It's a viscious cycle, I get on the internet, I log onto myspace, I get off the internet. I've become one of those people you keep hearing about on dateline. Blah.
Life has been life lately, you know: same shit, different day. Work mostly, hanging out when the mood/time/funds strike me. Oh! I did recently do something very cool (insert drumroll here)... I bought a car! I was so crazy excited, it's my first major purchase that's actually something tangible as opposed to, say, a vacation to Florida. I made my mom go with me, cause I don't really know squat about cars, and I didn't really feel the need to get taken for a ride. In my head I was going to walk into the car dealership and some guy in a shiny sharkskin suit with sliked back helmet hair was going to talk me into a blue 79 pinto with one orange door faster than you can say "all sales are final". So, I made my mom go because A: she's pretty auto-literate, and B: well, quite frankly... she's a bitch. She wasn't going to take any crap off of them. But it was actually a very soft sale. Apparently, they don't work on commision there, so they don't care if I buy a car or not. Well, they do, but you know what I mean.
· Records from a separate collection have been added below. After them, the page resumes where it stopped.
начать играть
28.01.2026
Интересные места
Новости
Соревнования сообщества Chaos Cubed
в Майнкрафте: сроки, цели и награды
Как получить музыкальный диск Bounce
I ended up with a 2001 Kia Sephia, in what they keep saying is blue, but I'm going with periwinkle. It was very liberating. It felt like I was standing up and going "HEY! World! I'm a grown up!! Which, while still kind of a scary concept for me to wrap my head around, felt really REALLY good. This is the first time something big is JUST mine. I can put whatever I want in and on it, if I drive out all the gas going to a party 3 towns over, nobody gives a shit! No one can tell me what to do. It's a startling bit of clarity in the moment that you realize that you really can do whatever you want, especially when you're used to the kind of mother who likes to keep her hands in EVERY aspect of your life.
I've been missing Ida a lot lately. Especially given that it's 8 months later and we've still got bupkiss as far as a suspect. We had 2 serial shooter recently arrested who have just been going around killing people at random for quite a while now, I've always wondered if her death was linked to that at all. It's weird though, I don't always feel like I have the right to miss her, because there are people who knew her longer, or better. I don't want to infringe on their right to grieve, but I'm still very hurt over losing her. We were not best friends, but I always counted her among my very good friends, and there were things only she and I would laugh at or want to do and Shana would roll her eyes at us, and I miss that. No one should die young.
On that note, I'm gonna take off. I'm currently contemplating if it's worth having a whole sex change to hook up with Lance Bass. He IS hot enough for me to consider it, but I'd be pissed and want him to pay for it if we split up. Decisions, decisions. Later days.